§ ACTIVITY
The answer should be a single number: how many lines of the entries below hold the word "motorcycle".

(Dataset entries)
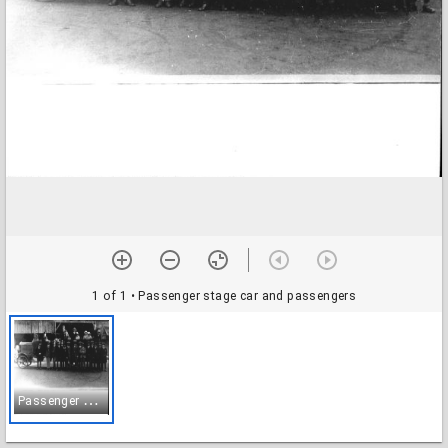
1 of 1
• Passenger stage car and passengers
P
assenger stage car and passengers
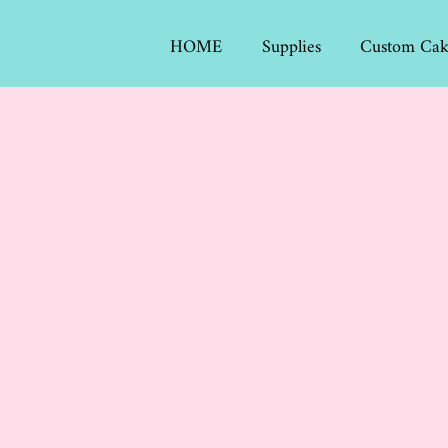
HOME
Supplies
Custom Cak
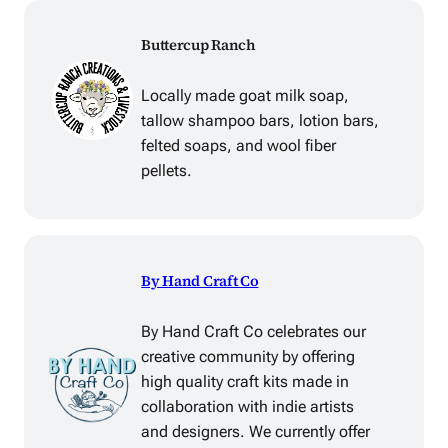
Buttercup Ranch
Locally made goat milk soap,
tallow shampoo bars, lotion bars,
felted soaps, and wool fiber
pellets.
By Hand Craft Co
By Hand Craft Co celebrates our
creative community by offering
high quality craft kits made in
collaboration with indie artists
and designers. We currently offer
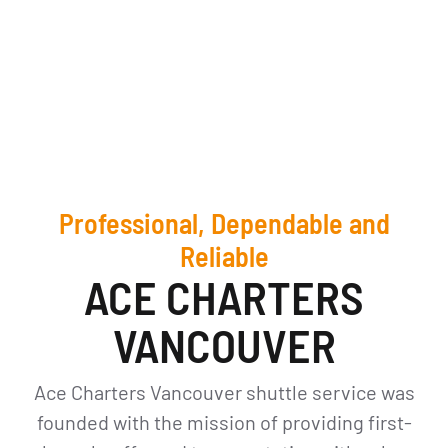
Professional, Dependable and
Reliable
ACE CHARTERS
VANCOUVER
Ace Charters Vancouver shuttle service was
founded with the mission of providing first-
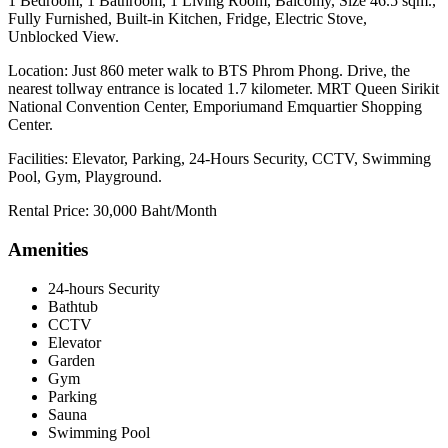
1 Bedroom, 1 Bathroom, 1 Living Room, Balcomy, Size 46.5 sqm.,
Fully Furnished, Built-in Kitchen, Fridge, Electric Stove,
Unblocked View.
Location: Just 860 meter walk to BTS Phrom Phong. Drive, the
nearest tollway entrance is located 1.7 kilometer. MRT Queen Sirikit
National Convention Center, Emporiumand Emquartier Shopping
Center.
Facilities: Elevator, Parking, 24-Hours Security, CCTV, Swimming
Pool, Gym, Playground.
Rental Price: 30,000 Baht/Month
Amenities
24-hours Security
Bathtub
CCTV
Elevator
Garden
Gym
Parking
Sauna
Swimming Pool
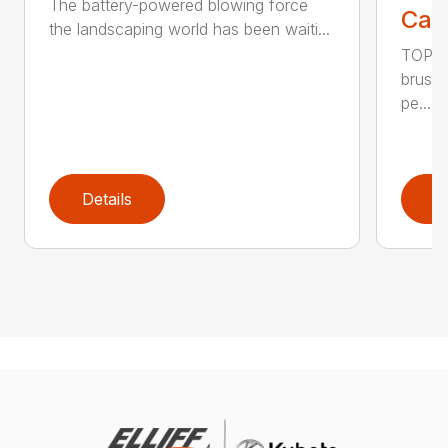
The battery-powered blowing force
Call
the landscaping world has been waiti...
TOP F
brushl
pe...
Details
D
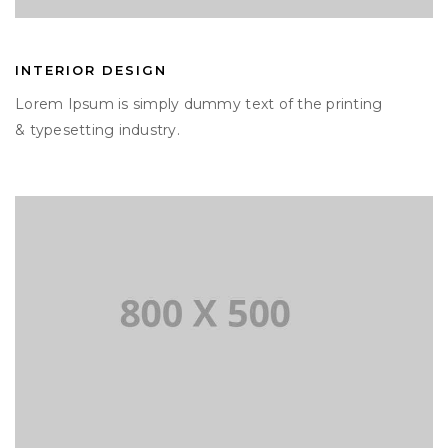
INTERIOR DESIGN
Lorem Ipsum is simply dummy text of the printing
& typesetting industry.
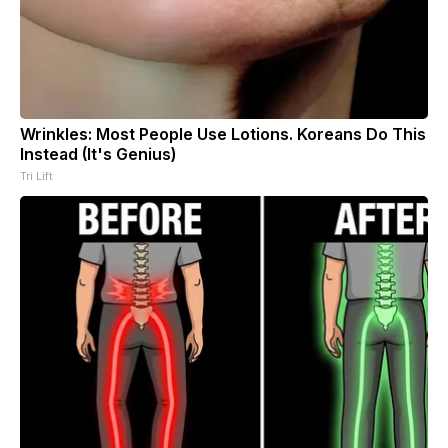
Wrinkles: Most People Use Lotions. Koreans Do This
Instead (It's Genius)
Tri Lift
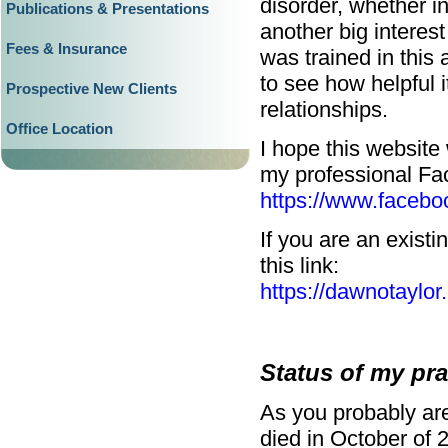
disorder, whether in
Publications & Presentations
another big interes
Fees & Insurance
was trained in thi
to see how helpful i
Prospective New Clients
relationships.
Office Location
I hope this website 
my professional Fa
https://www.facebo
If you are an existi
this link:
https://dawnotaylor
Status of my pra
As you probably are
died in October of 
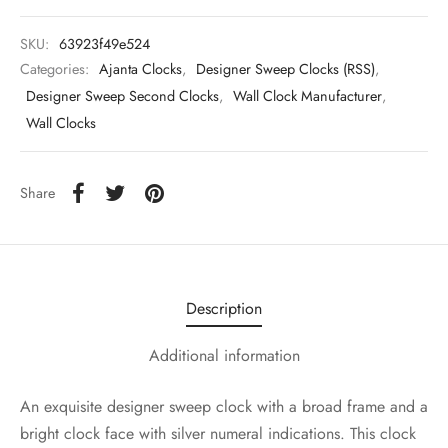
SKU:
63923f49e524
Categories:
Ajanta Clocks
,
Designer Sweep Clocks (RSS)
,
Designer Sweep Second Clocks
,
Wall Clock Manufacturer
,
Wall Clocks
Share
Description
Additional information
An exquisite designer sweep clock with a broad frame and a
bright clock face with silver numeral indications. This clock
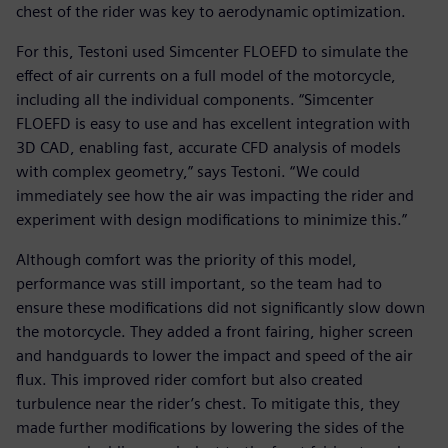
chest of the rider was key to aerodynamic optimization.
For this, Testoni used Simcenter FLOEFD to simulate the
effect of air currents on a full model of the motorcycle,
including all the individual components. “Simcenter
FLOEFD is easy to use and has excellent integration with
3D CAD, enabling fast, accurate CFD analysis of models
with complex geometry,” says Testoni. “We could
immediately see how the air was impacting the rider and
experiment with design modifications to minimize this.”
Although comfort was the priority of this model,
performance was still important, so the team had to
ensure these modifications did not significantly slow down
the motorcycle. They added a front fairing, higher screen
and handguards to lower the impact and speed of the air
flux. This improved rider comfort but also created
turbulence near the rider’s chest. To mitigate this, they
made further modifications by lowering the sides of the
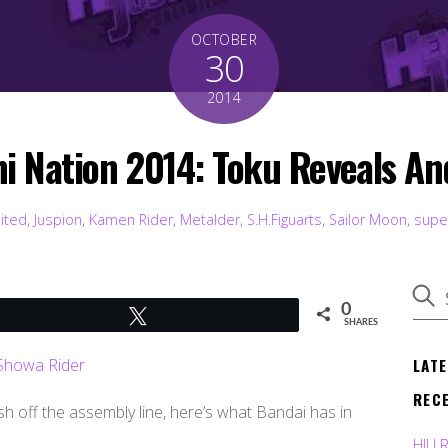
OCTOBER
30
2014
i Nation 2014: Toku Reveals An
mited
,
Juspion
,
Kamen Rider
,
Metalder
,
S.H.Figuarts
,
Sailor Moon
,
supe
0
Tweet
SHARES
LAT
REC
sh off the assembly line, here’s what Bandai has in
HJU 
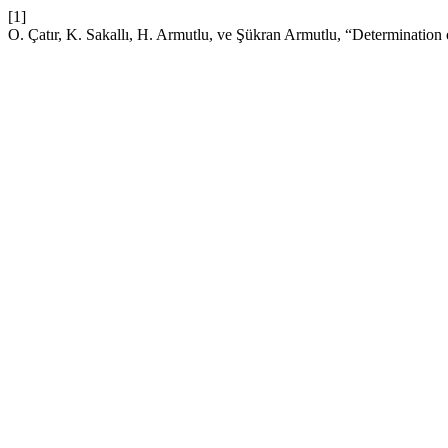
[1]
O. Çatır, K. Sakallı, H. Armutlu, ve Şükran Armutlu, “Determination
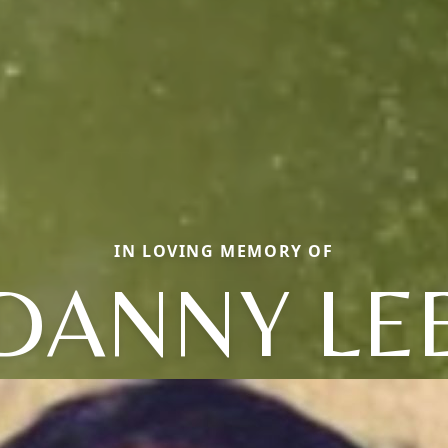
IN LOVING MEMORY OF
DANNY LE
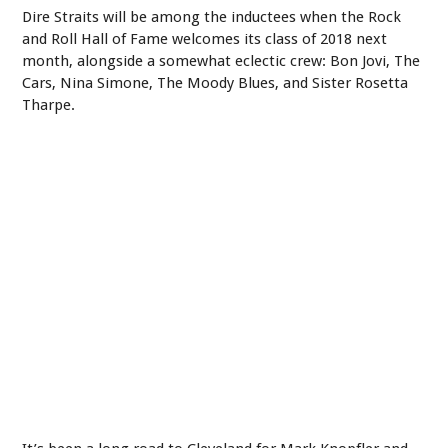
Dire Straits will be among the inductees when the Rock
and Roll Hall of Fame welcomes its class of 2018 next
month, alongside a somewhat eclectic crew: Bon Jovi, The
Cars, Nina Simone, The Moody Blues, and Sister Rosetta
Tharpe.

§ RESULT OF THIS TASK
2